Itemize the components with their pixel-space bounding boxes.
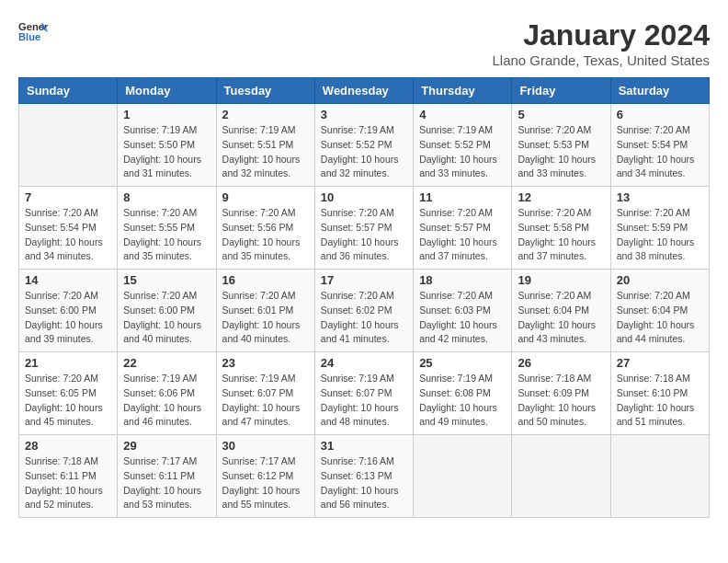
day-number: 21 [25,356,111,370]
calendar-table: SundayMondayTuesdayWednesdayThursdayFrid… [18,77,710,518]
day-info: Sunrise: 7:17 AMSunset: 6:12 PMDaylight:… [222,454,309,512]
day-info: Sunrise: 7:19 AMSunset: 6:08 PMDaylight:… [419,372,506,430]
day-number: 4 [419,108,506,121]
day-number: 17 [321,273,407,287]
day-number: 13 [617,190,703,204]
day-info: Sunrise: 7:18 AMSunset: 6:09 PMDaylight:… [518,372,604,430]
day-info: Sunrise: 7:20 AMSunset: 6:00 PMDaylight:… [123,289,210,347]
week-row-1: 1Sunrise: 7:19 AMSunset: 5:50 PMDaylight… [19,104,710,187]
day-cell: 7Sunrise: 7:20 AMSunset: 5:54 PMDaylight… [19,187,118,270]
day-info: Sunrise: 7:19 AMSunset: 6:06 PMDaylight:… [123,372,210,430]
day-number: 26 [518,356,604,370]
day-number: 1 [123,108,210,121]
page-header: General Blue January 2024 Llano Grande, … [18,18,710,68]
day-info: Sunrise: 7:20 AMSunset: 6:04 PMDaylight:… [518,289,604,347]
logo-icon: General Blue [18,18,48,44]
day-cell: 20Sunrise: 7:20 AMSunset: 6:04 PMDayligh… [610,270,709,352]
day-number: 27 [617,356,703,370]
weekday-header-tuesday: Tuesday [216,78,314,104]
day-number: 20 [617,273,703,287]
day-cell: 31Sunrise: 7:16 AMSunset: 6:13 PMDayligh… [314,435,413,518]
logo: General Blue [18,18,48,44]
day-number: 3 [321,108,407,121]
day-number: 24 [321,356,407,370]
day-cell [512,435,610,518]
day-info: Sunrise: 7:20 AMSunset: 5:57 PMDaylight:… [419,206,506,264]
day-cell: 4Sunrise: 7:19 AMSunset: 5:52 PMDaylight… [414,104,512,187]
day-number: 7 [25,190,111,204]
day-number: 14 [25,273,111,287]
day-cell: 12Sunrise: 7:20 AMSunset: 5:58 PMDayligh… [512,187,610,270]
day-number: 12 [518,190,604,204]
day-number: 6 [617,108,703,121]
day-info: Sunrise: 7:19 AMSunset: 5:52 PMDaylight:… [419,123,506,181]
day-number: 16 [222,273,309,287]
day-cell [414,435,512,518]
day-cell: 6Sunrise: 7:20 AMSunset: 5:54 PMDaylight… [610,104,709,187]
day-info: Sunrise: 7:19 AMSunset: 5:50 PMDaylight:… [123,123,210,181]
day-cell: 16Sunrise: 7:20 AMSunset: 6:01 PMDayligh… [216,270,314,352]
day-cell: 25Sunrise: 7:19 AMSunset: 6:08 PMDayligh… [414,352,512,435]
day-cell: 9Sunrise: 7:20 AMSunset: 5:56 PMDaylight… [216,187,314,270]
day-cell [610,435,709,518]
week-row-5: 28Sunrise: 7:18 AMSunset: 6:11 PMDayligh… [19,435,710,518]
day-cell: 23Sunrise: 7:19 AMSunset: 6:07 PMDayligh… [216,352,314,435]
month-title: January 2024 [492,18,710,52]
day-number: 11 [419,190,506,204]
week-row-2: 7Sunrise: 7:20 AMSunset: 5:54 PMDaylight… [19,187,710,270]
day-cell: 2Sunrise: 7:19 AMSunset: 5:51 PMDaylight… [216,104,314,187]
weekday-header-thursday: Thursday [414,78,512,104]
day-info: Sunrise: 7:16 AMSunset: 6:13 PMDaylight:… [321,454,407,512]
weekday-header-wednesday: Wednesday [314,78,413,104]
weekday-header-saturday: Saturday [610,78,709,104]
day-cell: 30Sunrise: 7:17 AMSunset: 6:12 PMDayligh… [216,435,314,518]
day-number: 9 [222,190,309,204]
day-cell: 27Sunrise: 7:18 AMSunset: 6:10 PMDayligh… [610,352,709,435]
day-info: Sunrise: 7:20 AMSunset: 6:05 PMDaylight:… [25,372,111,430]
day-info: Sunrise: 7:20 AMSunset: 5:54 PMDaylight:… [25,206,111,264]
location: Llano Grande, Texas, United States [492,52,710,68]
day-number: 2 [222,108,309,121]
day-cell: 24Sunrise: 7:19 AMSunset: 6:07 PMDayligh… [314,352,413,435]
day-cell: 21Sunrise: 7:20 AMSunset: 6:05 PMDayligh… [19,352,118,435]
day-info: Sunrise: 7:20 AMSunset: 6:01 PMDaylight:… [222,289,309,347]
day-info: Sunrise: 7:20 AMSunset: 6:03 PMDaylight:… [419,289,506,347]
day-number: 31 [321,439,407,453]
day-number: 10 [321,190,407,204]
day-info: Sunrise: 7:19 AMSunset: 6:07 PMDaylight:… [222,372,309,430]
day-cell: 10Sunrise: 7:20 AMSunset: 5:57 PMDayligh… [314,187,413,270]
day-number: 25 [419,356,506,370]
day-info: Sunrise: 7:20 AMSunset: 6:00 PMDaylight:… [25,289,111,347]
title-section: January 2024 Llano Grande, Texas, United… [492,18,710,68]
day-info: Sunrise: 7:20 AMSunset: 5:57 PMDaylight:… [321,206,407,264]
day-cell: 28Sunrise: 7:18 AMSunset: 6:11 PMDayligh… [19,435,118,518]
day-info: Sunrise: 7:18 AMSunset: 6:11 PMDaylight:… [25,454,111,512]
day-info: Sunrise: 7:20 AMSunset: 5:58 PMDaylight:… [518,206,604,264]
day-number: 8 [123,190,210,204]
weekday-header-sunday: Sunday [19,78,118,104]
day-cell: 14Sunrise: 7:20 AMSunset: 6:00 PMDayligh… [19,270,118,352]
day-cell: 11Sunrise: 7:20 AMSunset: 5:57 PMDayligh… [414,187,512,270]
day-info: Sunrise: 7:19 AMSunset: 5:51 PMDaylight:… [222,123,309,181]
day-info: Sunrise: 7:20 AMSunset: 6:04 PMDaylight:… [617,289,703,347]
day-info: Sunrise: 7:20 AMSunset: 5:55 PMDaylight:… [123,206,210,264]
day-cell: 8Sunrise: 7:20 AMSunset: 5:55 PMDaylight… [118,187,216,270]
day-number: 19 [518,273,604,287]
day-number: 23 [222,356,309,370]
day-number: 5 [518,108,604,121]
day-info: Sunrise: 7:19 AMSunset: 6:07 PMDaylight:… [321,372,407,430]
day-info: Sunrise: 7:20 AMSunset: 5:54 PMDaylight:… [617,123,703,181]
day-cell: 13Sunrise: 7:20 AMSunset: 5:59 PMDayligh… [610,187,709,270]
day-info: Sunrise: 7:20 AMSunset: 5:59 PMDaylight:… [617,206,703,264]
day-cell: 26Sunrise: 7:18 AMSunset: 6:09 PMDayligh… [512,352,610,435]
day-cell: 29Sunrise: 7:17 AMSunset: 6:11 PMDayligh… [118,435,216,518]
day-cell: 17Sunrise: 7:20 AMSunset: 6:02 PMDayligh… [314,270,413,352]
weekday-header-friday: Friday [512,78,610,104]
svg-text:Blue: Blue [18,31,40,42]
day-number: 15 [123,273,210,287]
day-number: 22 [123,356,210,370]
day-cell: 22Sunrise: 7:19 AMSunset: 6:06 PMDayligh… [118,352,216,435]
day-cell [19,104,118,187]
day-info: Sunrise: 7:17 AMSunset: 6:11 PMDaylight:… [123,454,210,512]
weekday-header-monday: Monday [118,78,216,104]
-----
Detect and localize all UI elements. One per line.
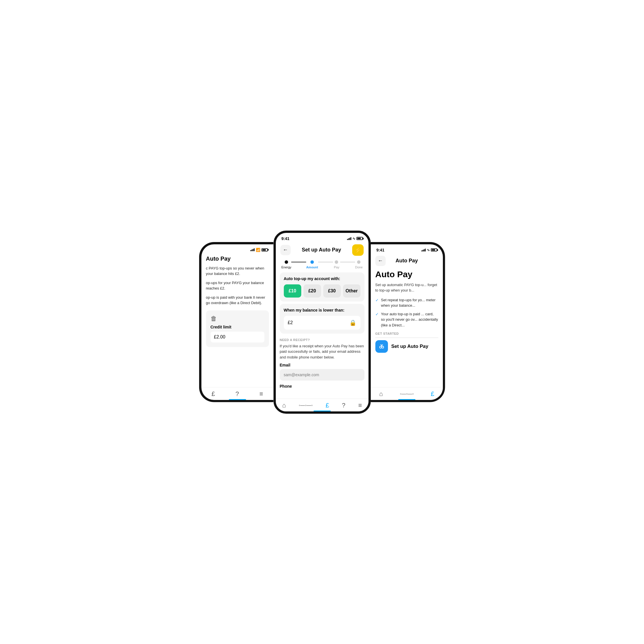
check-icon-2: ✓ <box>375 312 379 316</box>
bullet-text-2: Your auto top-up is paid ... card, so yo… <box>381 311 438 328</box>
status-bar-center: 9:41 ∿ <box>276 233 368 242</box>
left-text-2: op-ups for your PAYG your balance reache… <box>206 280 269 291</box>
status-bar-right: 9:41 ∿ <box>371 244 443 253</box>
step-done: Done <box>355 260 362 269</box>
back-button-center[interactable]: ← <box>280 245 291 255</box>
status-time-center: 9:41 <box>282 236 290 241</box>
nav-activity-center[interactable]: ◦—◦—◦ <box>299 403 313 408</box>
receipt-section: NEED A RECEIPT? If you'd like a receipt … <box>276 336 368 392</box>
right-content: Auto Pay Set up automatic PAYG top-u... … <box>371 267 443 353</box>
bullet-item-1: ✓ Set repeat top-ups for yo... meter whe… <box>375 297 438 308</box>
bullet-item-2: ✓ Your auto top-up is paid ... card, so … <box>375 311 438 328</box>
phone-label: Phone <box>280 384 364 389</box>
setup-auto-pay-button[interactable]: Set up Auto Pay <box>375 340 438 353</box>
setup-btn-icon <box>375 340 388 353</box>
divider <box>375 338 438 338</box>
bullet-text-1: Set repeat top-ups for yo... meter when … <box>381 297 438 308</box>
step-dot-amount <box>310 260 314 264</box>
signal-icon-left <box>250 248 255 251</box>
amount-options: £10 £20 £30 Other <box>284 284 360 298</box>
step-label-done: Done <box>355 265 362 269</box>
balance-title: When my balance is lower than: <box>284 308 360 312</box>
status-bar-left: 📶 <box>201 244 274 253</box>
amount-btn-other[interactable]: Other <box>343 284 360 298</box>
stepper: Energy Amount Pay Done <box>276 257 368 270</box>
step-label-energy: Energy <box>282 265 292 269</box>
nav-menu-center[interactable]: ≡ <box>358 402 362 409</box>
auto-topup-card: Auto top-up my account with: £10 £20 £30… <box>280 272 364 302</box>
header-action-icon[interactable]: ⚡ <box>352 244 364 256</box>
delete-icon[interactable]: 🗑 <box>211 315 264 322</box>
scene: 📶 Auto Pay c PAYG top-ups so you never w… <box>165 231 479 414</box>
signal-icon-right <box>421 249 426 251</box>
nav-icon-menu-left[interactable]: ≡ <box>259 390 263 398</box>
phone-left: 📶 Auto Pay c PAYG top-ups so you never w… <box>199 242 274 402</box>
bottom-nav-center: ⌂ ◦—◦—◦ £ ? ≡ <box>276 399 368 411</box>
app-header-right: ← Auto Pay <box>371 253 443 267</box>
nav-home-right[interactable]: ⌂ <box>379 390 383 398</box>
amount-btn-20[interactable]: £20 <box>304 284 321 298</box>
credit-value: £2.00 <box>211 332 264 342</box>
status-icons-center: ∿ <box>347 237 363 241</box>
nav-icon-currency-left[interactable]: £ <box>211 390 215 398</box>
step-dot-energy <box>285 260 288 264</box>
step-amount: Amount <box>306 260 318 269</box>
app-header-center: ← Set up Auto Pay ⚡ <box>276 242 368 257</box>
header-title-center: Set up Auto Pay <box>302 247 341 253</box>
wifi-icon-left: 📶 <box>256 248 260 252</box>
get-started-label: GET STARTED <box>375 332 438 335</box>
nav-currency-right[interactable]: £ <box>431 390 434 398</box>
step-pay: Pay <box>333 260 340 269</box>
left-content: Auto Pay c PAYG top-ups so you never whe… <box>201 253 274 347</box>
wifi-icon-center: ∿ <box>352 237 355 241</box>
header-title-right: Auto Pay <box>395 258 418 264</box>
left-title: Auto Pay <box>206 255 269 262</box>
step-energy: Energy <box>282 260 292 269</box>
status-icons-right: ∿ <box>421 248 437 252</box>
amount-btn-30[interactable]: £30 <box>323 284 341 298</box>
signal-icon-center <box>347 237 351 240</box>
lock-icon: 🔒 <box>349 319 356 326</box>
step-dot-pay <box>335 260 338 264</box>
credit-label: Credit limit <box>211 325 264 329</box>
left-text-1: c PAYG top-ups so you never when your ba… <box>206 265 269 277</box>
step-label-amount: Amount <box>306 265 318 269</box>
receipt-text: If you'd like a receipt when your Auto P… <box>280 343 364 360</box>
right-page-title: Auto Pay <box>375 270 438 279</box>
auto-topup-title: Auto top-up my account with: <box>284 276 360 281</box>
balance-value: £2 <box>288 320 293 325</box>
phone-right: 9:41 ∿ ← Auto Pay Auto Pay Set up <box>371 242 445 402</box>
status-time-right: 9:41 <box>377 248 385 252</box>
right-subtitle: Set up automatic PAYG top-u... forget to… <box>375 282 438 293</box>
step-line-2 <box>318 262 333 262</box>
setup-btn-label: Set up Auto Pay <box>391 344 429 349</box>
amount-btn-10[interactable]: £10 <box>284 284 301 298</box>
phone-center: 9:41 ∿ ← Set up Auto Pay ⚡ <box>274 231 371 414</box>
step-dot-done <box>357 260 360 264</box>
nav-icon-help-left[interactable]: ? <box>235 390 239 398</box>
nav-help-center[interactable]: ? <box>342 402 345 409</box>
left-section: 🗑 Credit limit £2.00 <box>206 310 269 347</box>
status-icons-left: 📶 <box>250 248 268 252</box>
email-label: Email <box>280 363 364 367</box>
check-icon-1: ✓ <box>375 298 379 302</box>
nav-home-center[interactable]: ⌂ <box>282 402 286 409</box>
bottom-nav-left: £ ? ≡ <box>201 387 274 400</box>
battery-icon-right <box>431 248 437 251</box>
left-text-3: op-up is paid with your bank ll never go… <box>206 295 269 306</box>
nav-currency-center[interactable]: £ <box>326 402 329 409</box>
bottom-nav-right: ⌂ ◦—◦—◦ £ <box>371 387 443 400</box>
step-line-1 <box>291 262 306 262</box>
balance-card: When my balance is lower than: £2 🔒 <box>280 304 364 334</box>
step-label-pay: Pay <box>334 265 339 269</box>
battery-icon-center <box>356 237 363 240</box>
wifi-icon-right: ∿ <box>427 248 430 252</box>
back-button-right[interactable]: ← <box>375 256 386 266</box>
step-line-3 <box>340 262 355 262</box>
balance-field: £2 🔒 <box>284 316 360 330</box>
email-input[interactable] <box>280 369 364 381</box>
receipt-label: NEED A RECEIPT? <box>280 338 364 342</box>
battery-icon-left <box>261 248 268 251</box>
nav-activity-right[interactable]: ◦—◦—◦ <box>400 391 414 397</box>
-----
Lines in the listing above that contain the word "value" must be copied; leave out the rest.

Finished exercise:
credit-value: £2.00 <box>211 332 264 342</box>
balance-value: £2 <box>288 320 293 325</box>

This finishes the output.